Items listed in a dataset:
▼

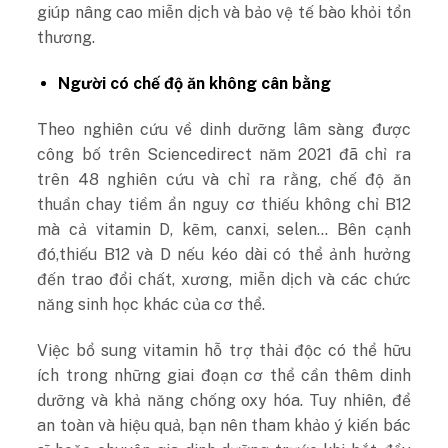
giúp nâng cao miễn dịch và bảo vệ tế bào khỏi tổn
thương.
Người có chế độ ăn không cân bằng
Theo nghiên cứu về dinh dưỡng lâm sàng được
công bố trên
Sciencedirect
năm 2021 đã chỉ ra
trên 48 nghiên cứu và chỉ ra rằng, chế độ ăn
thuần chay tiềm ẩn nguy cơ thiếu không chỉ B12
mà cả vitamin D, kẽm, canxi, selen… Bên cạnh
đó,thiếu B12 và D nếu kéo dài có thể ảnh hưởng
đến trao đổi chất, xương, miễn dịch và các chức
năng sinh học khác của cơ thể.
Việc bổ sung vitamin hỗ trợ thải độc có thể hữu
ích trong những giai đoạn cơ thể cần thêm dinh
dưỡng và khả năng chống oxy hóa. Tuy nhiên, để
an toàn và hiệu quả, bạn nên tham khảo ý kiến bác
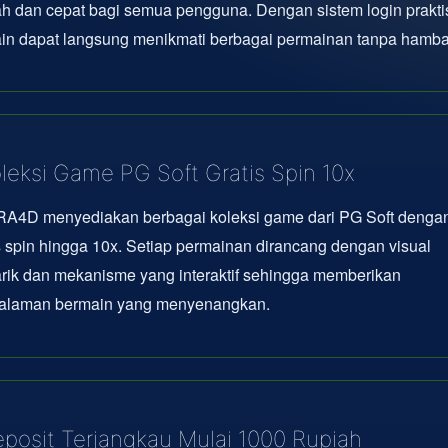
 dan cepat bagi semua pengguna. Dengan sistem login prakti
in dapat langsung menikmati berbagai permainan tanpa hamba
leksi Game PG Soft Gratis Spin 10x
A4D menyediakan berbagai koleksi game dari PG Soft dengan 
s spin hingga 10x. Setiap permainan dirancang dengan visual
rik dan mekanisme yang interaktif sehingga memberikan
alaman bermain yang menyenangkan.
posit Terjangkau Mulai 1000 Rupiah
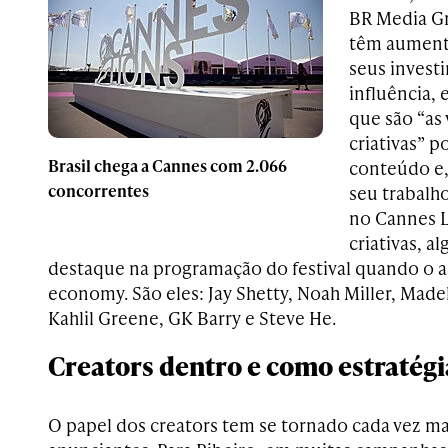
BR Media Gr
têm aument
seus invest
influência, 
que são “as
criativas” p
Brasil chega a Cannes com 2.066
conteúdo e,
concorrentes
seu trabalh
no Cannes L
criativas, 
destaque na programação do festival quando o a
economy. São eles: Jay Shetty, Noah Miller, Madel
Kahlil Greene, GK Barry e Steve He.
Creators dentro e como estratégi
O papel dos creators tem se tornado cada vez m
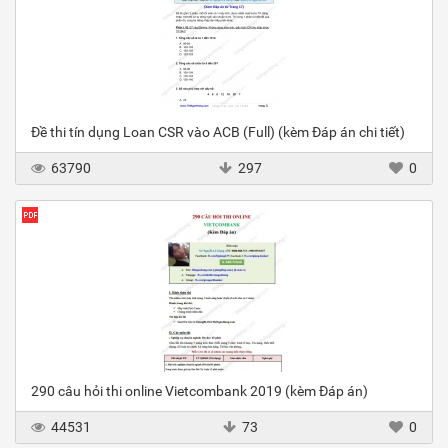
Đề thi tín dụng Loan CSR vào ACB (Full) (kèm Đáp án chi tiết)
63790
297
0
290 câu hỏi thi online Vietcombank 2019 (kèm Đáp án)
44531
73
0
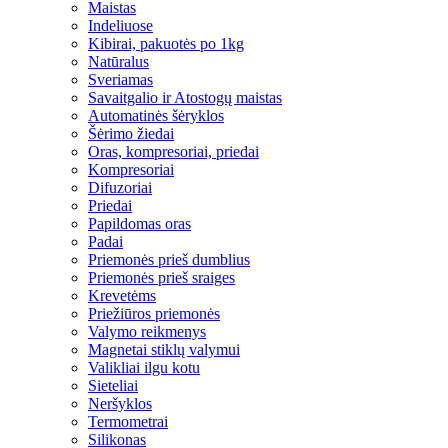
Maistas
Indeliuose
Kibirai, pakuotės po 1kg
Natūralus
Sveriamas
Savaitgalio ir Atostogų maistas
Automatinės šėryklos
Šėrimo žiedai
Oras, kompresoriai, priedai
Kompresoriai
Difuzoriai
Priedai
Papildomas oras
Padai
Priemonės prieš dumblius
Priemonės prieš sraiges
Krevetėms
Priežiūros priemonės
Valymo reikmenys
Magnetai stiklų valymui
Valikliai ilgu kotu
Sieteliai
Neršyklos
Termometrai
Silikonas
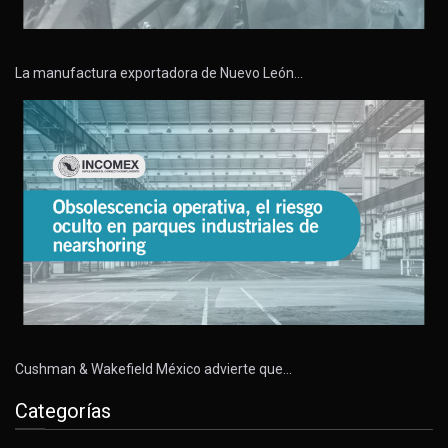
La manufactura exportadora de Nuevo León…
Cushman & Wakefield México advierte que…
Categorías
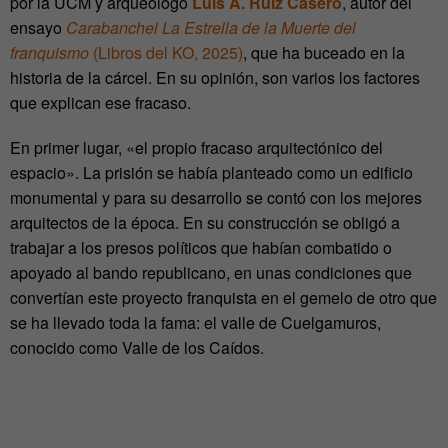
por la UCM y arqueólogo
Luis A. Ruiz Casero
, autor del
ensayo
Carabanchel La Estrella de la Muerte del
franquismo
(Libros del KO, 2025)
, que ha buceado en la
historia de la cárcel. En su opinión, son varios los factores
que explican ese fracaso.
En primer lugar, «el propio fracaso arquitectónico del
espacio». La prisión se había planteado como un edificio
monumental y para su desarrollo se contó con los mejores
arquitectos de la época. En su construcción se obligó a
trabajar a los presos políticos que habían combatido o
apoyado al bando republicano, en unas condiciones que
convertían este proyecto franquista en el gemelo de otro que
se ha llevado toda la fama: el valle de Cuelgamuros,
conocido como Valle de los Caídos.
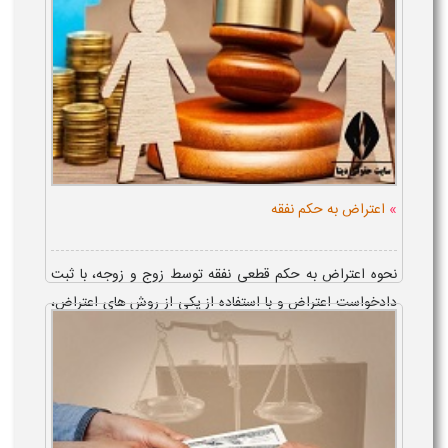
»
اعتراض به حکم نفقه
نحوه اعتراض به حکم قطعی نفقه توسط زوج و زوجه، با ثبت
دادخواست اعتراض و با استفاده از یکی از روش های اعتراض،
از قرار فرجام خواهی و یا اعاده دادرسی که روش اعتراض به
رای قطعی است، می ...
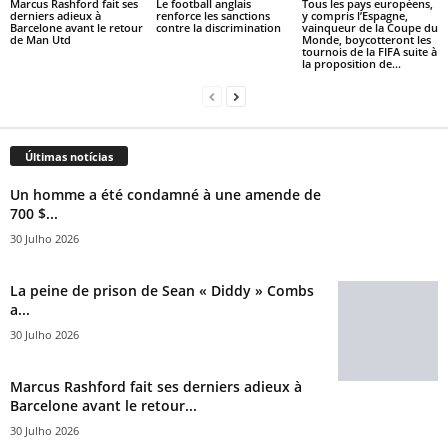
Marcus Rashford fait ses
Le football anglais
Tous les pays européens,
derniers adieux à
renforce les sanctions
y compris l’Espagne,
Barcelone avant le retour
contre la discrimination
vainqueur de la Coupe du
de Man Utd
Monde, boycotteront les
tournois de la FIFA suite à
la proposition de...
Últimas notícias
Un homme a été condamné à une amende de
700 $...
30 Julho 2026
La peine de prison de Sean « Diddy » Combs
a...
30 Julho 2026
Marcus Rashford fait ses derniers adieux à
Barcelone avant le retour...
30 Julho 2026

▲

What you will do » Which of the lines above mention the word "Barcelone"? Pull those lines out.

Solution »
Barcelone avant le retour
Barcelone avant le retour...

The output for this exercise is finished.